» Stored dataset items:
╔══

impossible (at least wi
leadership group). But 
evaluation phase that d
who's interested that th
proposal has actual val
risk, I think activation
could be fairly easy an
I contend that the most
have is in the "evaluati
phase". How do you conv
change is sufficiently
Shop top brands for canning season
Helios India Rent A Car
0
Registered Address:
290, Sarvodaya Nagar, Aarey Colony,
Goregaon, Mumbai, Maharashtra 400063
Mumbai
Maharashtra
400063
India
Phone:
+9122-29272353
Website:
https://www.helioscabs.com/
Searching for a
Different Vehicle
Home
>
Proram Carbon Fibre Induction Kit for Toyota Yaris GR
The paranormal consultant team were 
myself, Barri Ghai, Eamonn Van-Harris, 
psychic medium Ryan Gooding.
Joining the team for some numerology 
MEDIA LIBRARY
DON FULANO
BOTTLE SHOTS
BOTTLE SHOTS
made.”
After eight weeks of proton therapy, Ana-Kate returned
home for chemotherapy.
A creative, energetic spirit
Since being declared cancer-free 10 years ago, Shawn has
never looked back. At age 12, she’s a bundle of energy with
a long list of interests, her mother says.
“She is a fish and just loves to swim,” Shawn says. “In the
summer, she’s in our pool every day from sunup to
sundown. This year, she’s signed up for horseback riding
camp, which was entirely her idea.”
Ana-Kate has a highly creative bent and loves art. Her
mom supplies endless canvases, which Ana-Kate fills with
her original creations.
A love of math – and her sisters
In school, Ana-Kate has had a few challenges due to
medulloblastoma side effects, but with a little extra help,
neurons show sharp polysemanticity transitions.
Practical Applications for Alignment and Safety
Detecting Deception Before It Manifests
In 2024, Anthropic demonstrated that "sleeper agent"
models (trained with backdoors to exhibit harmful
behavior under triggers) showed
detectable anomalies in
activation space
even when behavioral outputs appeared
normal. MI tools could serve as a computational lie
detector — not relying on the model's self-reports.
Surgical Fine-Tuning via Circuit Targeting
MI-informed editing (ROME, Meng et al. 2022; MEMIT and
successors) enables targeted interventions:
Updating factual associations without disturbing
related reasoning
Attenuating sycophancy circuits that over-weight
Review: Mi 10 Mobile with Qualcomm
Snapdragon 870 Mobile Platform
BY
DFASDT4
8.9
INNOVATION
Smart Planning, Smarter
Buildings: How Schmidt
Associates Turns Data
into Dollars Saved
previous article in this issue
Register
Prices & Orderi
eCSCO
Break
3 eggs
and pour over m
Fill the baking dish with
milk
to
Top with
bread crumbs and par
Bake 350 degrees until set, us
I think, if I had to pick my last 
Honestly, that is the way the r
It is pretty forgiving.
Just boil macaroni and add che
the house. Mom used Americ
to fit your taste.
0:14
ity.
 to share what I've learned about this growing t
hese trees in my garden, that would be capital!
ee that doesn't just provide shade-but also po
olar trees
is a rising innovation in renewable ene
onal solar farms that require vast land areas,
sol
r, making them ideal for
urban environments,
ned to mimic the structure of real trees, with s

╚══

Gather up, from the records above, each line where the word "team" appears.

» Answer to this problem:
The paranormal consultant team were 
Joining the team for some numerology 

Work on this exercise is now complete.